(Beginning of RECORDS FOR THE EXERCISE)
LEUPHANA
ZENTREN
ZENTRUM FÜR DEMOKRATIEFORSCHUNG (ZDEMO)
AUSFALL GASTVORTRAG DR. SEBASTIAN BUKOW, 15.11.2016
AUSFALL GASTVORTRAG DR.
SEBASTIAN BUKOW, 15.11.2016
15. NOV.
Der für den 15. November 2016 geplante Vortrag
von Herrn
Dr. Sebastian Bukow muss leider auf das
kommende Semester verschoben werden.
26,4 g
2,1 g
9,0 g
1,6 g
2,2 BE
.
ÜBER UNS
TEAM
(End of RECORDS FOR THE EXERCISE)
(Beginning of RECORDS FOR THE EXERCISE)
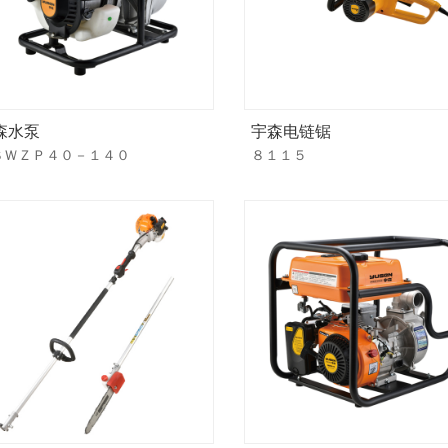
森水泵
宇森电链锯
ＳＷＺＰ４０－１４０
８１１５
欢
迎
(End of RECORDS FOR THE EXERCISE)
TRY IT: Only a number is expected here: the count of lines in the records above that include the word "GASTVORTRAG".

TASK ANSWER: 2